Wednesday, May 24, 2006

Beyond Caledonia

"Somewhere beyond the barricade is there a world you long to see?"
-Les Misérables

If you only got your information about the Caledonia land-rights dispute from the news, you might get the idea that the government owns the land that's in dispute, and that the native protesters were a bunch of rogues with no rationale for their position.

If you traveled to the non-native side of the barricade, you'd have to acknowledge that this country still has a lot of racism to deal with. One man carried a sign that said "Where's John Wayne when you need him?" A woman on the radio news a few weeks ago reasoned that "these people have already said they're not Canadians, and if you're not a Canadian you're a terrorist." Makes you wonder what comments were deemed too stupid or offensive to broadcast.

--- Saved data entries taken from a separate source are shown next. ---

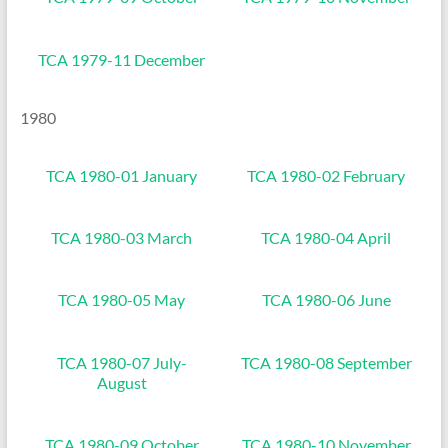
TCA 1979-11 December
1980
TCA 1980-01 January
TCA 1980-02 February
TCA 1980-03 March
TCA 1980-04 April
TCA 1980-05 May
TCA 1980-06 June
TCA 1980-07 July-
TCA 1980-08 September
August
TCA 1980-09 October
TCA 1980-10 November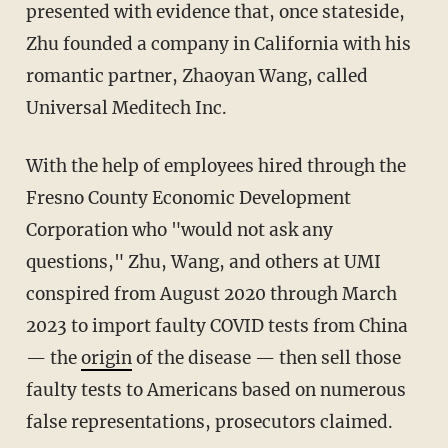
presented with evidence that, once stateside,
Zhu founded a company in California with his
romantic partner, Zhaoyan Wang, called
Universal Meditech Inc.
With the help of employees hired through the
Fresno County Economic Development
Corporation who "would not ask any
questions," Zhu, Wang, and others at UMI
conspired from August 2020 through March
2023 to import faulty COVID tests from China
— the
origin
of the disease — then sell those
faulty tests to Americans based on numerous
false representations, prosecutors claimed.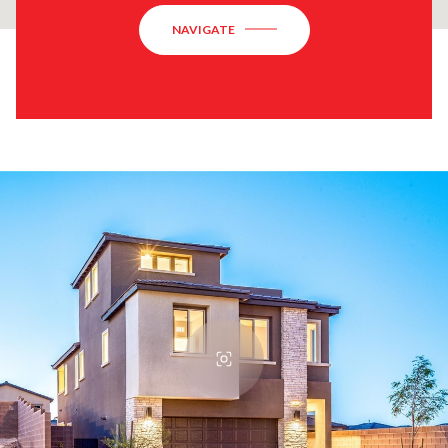
NAVIGATE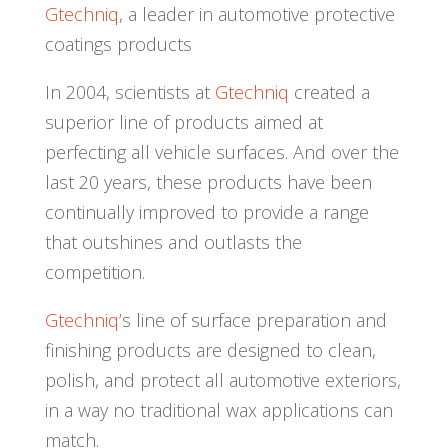
Gtechniq
, a leader in automotive protective
coatings products
In 2004, scientists at
Gtechniq
created a
superior line of products aimed at
perfecting all vehicle surfaces. And over the
last 20 years, these products have been
continually improved to provide a range
that outshines and outlasts the
competition.
Gtechniq
’s line of surface preparation and
finishing products are designed to clean,
polish, and protect all automotive exteriors,
in a way no traditional wax applications can
match.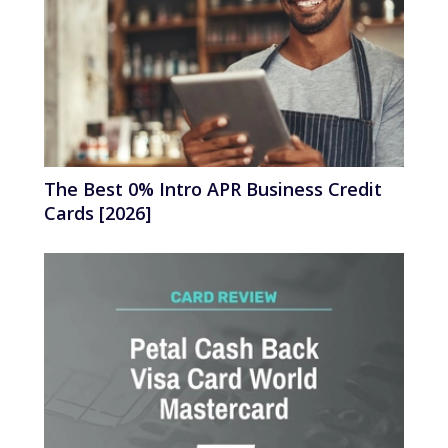
The Best 0% Intro APR Business Credit
Cards [2026]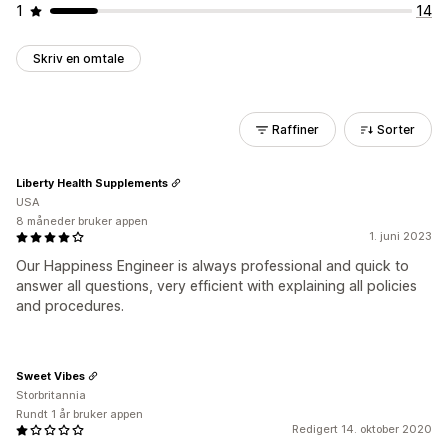
1
14
Skriv en omtale
Raffiner
Sorter
Liberty Health Supplements
USA
8 måneder bruker appen
1. juni 2023
Our Happiness Engineer is always professional and quick to
answer all questions, very efficient with explaining all policies
and procedures.
Sweet Vibes
Storbritannia
Rundt 1 år bruker appen
Redigert 14. oktober 2020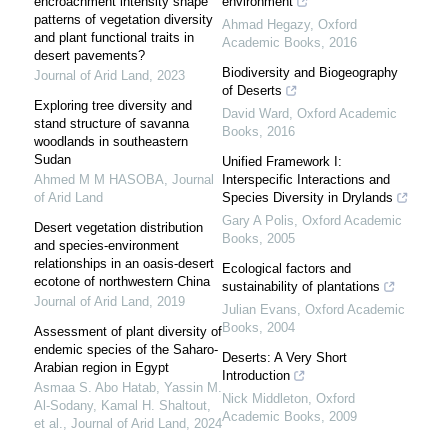
encroachment intensity shape
environment
patterns of vegetation diversity
Ahmad Hegazy
,
Oxford
and plant functional traits in
Academic Books
,
2016
desert pavements?
Biodiversity and Biogeography
Journal of Arid Land
,
2023
of Deserts
Exploring tree diversity and
David Ward
,
Oxford Academic
stand structure of savanna
Books
,
2016
woodlands in southeastern
Sudan
Unified Framework I:
Ahmed M M HASOBA
,
Journal
Interspecific Interactions and
of Arid Land
Species Diversity in Drylands
Gary A Polis
,
Oxford Academic
Desert vegetation distribution
Books
,
2005
and species-environment
relationships in an oasis-desert
Ecological factors and
ecotone of northwestern China
sustainability of plantations
Journal of Arid Land
,
2019
Julian Evans
,
Oxford Academic
Books
,
2004
Assessment of plant diversity of
endemic species of the Saharo-
Deserts: A Very Short
Arabian region in Egypt
Introduction
Asmaa S. Abo Hatab, Yassin M.
Nick Middleton
,
Oxford
Al‐Sodany, Kamal H. Shaltout,
Academic Books
,
2009
et al.
,
Journal of Arid Land
,
2024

You may also have started to get an idea of why the UN continues to criticize Canada for the way we treat Aboriginal issues.

It's only when you travel beyond Caledonia to the Six Nations reserve that you start to see a more complete picture. That's what I did about a week after this latest dispute became inflamed. I learned that the Six Nations have hand written records of meeting minutes going back to the 1800s, clearly documenting that the banks of the Grand were leased, not sold, to the government. (As far as they can tell, at one point someone in the government unilaterally decided the agreement was a sale, not a lease.) They also have a strong cultural context indicating the near impossibility of the elders at the time agreeing to a sale. I also learned that many of the natives at the barricades aren't uneducated rogues, but rather treaty experts.

Now that the barriers are coming down in Caledonia, we have to remember that this is far from over. As the Green Party of Ontario recently outlined, and as John Ibbitson further explains today, urban sprawl means that we are encroaching on more and more treaty land, with little regard to the agreements of our ancestors. Beyond today, there are hundreds more Okas, Ipperwashes, and Caledonias waiting to be encroached upon.

Our choice is clear. We can either deal with (ie, acknowledge and respect) treaty rights at the provincial and national levels, or continue like this, case by case, barricade by barricade.

2 Comments:

At 10:49 AM, Steve Salt said...

Stephen Harper was speaking yesterday at a noon-time event in London, less than an hour away from Caledonia, and made no comment on the affair except to say that it was of provincial interest and was not a federal matter. Were these treaties signed by the federal government at the time? (Was there a federal government at the time? More likely a Governer General). He did not visit Caledonia.

Harper also announced yesterday that he will no longer be addressing the national press gallery. Because they were biased against him... and no longer asking him questions... you know, the questions that he had approved before hand. Damn people were sticking to the script.

National Post #1 online news story amid this press hubbub? "Harper's Crime Crackdown: Getting tough against street racing and meth labs." Biased indeed.

Perhaps they should start posting Harper news stories in the "Reuters: Oddly Enough" column. So much for the Conservative accountability platform. Though I suppose we threw that out on day one with Emerson.

 
At 5:05 PM, Matt Ross said...

I must admit I do find the racial biases coming out of this issue disheartening. When the Mayor of the town is told not to speak anymore because of a racially insensitive remark, you know the roots of that prejudice run deep.

As for Harper, I mean this guy is hilarious. His nominee gets rejected and he refuses to nominate any others. The press walk out on him and he refuses to meet with them anymore. These tantrums are getting a bit much.

And as for the National Post. I am tired of trying to defend them.